X-Git-Url: https://fleuret.org/cgi-bin/gitweb/gitweb.cgi?a=blobdiff_plain;f=mygpt.py;h=0414bb615435d610d2d7c1c0123763081462f330;hb=ec5bad2e7911bdf9b7851342a3ee007d41b80963;hp=fb24b9aab1c706245d24a6474daa09d30f7a5fd2;hpb=8fdce4736a05a37d0f8706148dd743bce123fe1b;p=mygptrnn.git

diff --git a/mygpt.py b/mygpt.py
index fb24b9a..0414bb6 100755
--- a/mygpt.py
+++ b/mygpt.py
@@ -202,7 +202,7 @@ class DumbRec(nn.Module):
         attention_dropout=0.0,
         len_max=1e5,
         logger=print,
-        **kwargs,
+        args=None,
     ):
         super().__init__()
 
@@ -333,7 +333,7 @@ class KVRec(nn.Module):
         attention_dropout=0.0,
         len_max=1e5,
         logger=print,
-        **kwargs,
+        args=None,
     ):
         super().__init__()
 
@@ -487,7 +487,7 @@ class Caterpillar(nn.Module):
         attention_dropout=0.0,
         len_max=1e5,
         logger=print,
-        **kwargs,
+        args=None,
     ):
         super().__init__()
 
@@ -502,27 +502,12 @@ class Caterpillar(nn.Module):
         self.caterpillar_height = caterpillar_height
         self.attention_dropout = attention_dropout
 
-        ######################################################################
-        # sup_args
-
-        x = kwargs.get("gate_dropout")
-        if x is None:
-            self.proba_gate_dropout = 0.0
-        else:
-            self.proba_gate_dropout = float(x)
-
-        logger(f"self.proba_gate_dropout {self.proba_gate_dropout}")
-
-        x = kwargs.get("default_bg")
-        if x is None:
-            default_bg = -math.log(caterpillar_height - 1)
-        else:
-            default_bg = float(x)
-
-        logger(f"default_bg {default_bg}")
+        self.gate_dropout_proba = args.gate_dropout_proba
+        self.gate_dropout_sync = args.gate_dropout_sync
 
         ######################################################################
 
+        default_bg = -math.log(caterpillar_height - 1)
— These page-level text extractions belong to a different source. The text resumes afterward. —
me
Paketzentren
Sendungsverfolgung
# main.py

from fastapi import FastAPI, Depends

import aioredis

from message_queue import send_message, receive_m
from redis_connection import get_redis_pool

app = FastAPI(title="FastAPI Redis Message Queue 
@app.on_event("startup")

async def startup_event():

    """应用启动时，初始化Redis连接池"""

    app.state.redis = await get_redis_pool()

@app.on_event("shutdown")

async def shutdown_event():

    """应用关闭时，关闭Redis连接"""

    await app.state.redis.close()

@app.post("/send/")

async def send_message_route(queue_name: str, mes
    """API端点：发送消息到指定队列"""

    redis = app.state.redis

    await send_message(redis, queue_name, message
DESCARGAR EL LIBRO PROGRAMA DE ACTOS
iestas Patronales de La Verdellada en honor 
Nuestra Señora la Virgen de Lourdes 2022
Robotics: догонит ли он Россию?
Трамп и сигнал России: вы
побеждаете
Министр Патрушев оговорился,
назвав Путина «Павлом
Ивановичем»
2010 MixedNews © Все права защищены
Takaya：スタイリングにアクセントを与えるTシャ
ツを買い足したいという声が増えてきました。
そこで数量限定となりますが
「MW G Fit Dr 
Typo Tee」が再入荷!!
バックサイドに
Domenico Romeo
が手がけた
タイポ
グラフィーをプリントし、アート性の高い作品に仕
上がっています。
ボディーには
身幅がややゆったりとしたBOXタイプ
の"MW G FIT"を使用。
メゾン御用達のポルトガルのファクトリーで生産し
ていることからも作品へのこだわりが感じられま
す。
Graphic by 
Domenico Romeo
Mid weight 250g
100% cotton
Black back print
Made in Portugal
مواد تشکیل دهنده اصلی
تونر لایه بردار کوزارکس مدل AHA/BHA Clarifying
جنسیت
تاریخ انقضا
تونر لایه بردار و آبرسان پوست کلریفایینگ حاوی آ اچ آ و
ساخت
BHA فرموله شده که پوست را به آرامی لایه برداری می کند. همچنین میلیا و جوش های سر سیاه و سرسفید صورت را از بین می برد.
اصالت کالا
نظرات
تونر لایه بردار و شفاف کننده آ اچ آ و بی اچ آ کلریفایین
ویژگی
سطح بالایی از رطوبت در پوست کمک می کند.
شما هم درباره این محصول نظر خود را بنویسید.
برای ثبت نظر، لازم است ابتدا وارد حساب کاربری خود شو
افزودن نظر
         self.w_G = randw(nb_heads, caterpillar_height, dim_model)
         self.b_G = nn.Parameter(torch.full((nb_heads, caterpillar_height), default_bg))
 
@@ -639,7 +624,7 @@ class Caterpillar(nn.Module):
 
         next_V, next_K = recurrence(G, V, K)
 
-        if self.training and self.proba_gate_dropout > 0.0:
+        if self.training and self.gate_dropout_proba > 0.0:
             # G is NxHxRxT where r is the caterpillar's row.
 
             warnings.warn("gate dropout", RuntimeWarning)
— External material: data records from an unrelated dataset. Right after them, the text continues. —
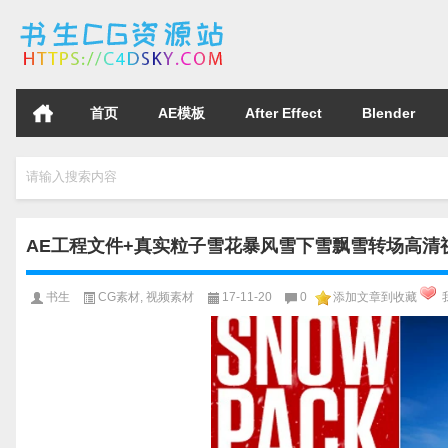
首页
AE模板
After Effect
Blender
请输入搜索内容
AE工程文件+真实粒子雪花暴风雪下雪飘雪转场高清
书生
CG素材
,
视频素材
17-11-20
0
添加文章到收藏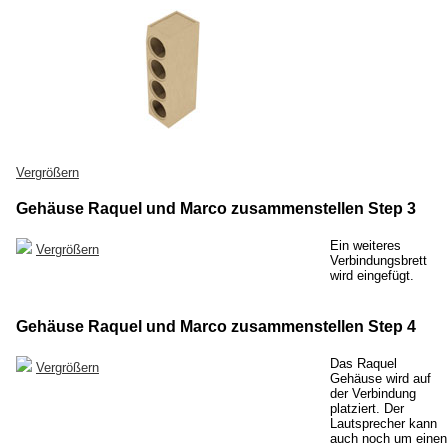
Vergrößern
Gehäuse Raquel und Marco zusammenstellen Step 3
Ein weiteres
Vergrößern
Verbindungsbrett
wird eingefügt.
Gehäuse Raquel und Marco zusammenstellen Step 4
Das Raquel
Vergrößern
Gehäuse wird auf
der Verbindung
platziert. Der
Lautsprecher kann
auch noch um einen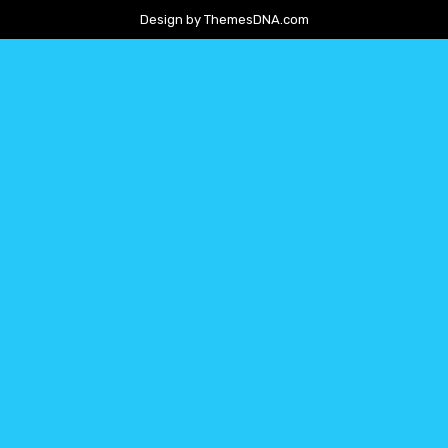
Design by ThemesDNA.com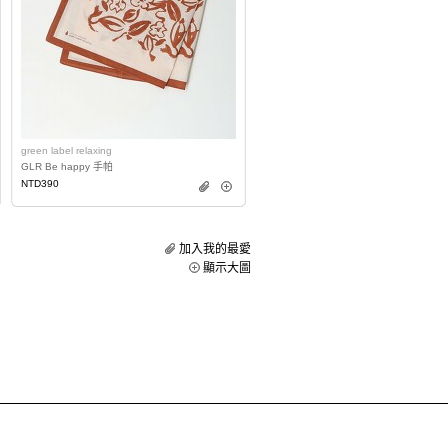
green label relaxing
GLR Be happy 手帕
NTD390
加入我的最愛
顯示大圖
@@ -652,7 +637,7 @@ class Caterpillar(nn.Module):
 
             # Keep these mask for only some of the NxHxR
             kill = kill * (
-                torch.rand(N, H, R, 1, device=G.device) <= self.proba_gate_dropout
+                torch.rand(N, H, R, 1, device=G.device) <= self.gate_dropout_proba
             )
 
             # The coefficient to keep are the complementary
@@ -661,10 +646,10 @@ class Caterpillar(nn.Module):
             masked_next_V, masked_next_K = recurrence(G * mask, V, K)
 
             next_V = next_V.detach() + (masked_next_V - masked_next_V.detach()) / (
-                1 - self.proba_gate_dropout
+                1 - self.gate_dropout_proba
             )
             next_K = next_K.detach() + (masked_next_K - masked_next_K.detach()) / (
-                1 - self.proba_gate_dropout
+                1 - self.gate_dropout_proba
             )
 
         self.rec_V[:, :, t0:t1] = next_V
@@ -730,7 +715,7 @@ class QKVAttention(nn.Module):
         causal=False,
         attention_dropout=0.0,
         logger=print,
-        **kwargs,
+        args=None,
     ):
         super().__init__()
 
@@ -823,7 +808,7 @@ class MyGPT(nn.Module):
         len_max=1e5,
         attention_layer="kvrec",
         logger=print,
-        **kwargs,
+        args=None,
     ):
         super().__init__()
 
@@ -861,7 +846,7 @@ class MyGPT(nn.Module):
                     causal=causal,
                     attention_dropout=dropout,
                     logger=logger,
-                    **kwargs,
+                    args=args,
                 )
             elif attention_layer == "dumbrec":
                 return DumbRec(
@@ -872,7 +857,7 @@ class MyGPT(nn.Module):
                     nb_lines=nb_lines,
                     attention_dropout=dropout,
                     logger=logger,
-                    **kwargs,
+                    args=args,
                 )
             elif attention_layer == "kvrec":
                 return KVRec(
@@ -883,7 +868,7 @@ class MyGPT(nn.Module):
                     nb_lines=nb_lines,
                     attention_dropout=dropout,
                     logger=logger,
-                    **kwargs,
+                    args=args,
                 )
             elif attention_layer == "caterpillar":
                 return Caterpillar(
@@ -895,7 +880,7 @@ class MyGPT(nn.Module):
                     caterpillar_height=self.caterpillar_height,
                     attention_dropout=dropout,
                     logger=logger,
-                    **kwargs,
+                    args=args,
                 )
             else:
                 raise ValueError(f"Unknown attention type {attention_layer}.")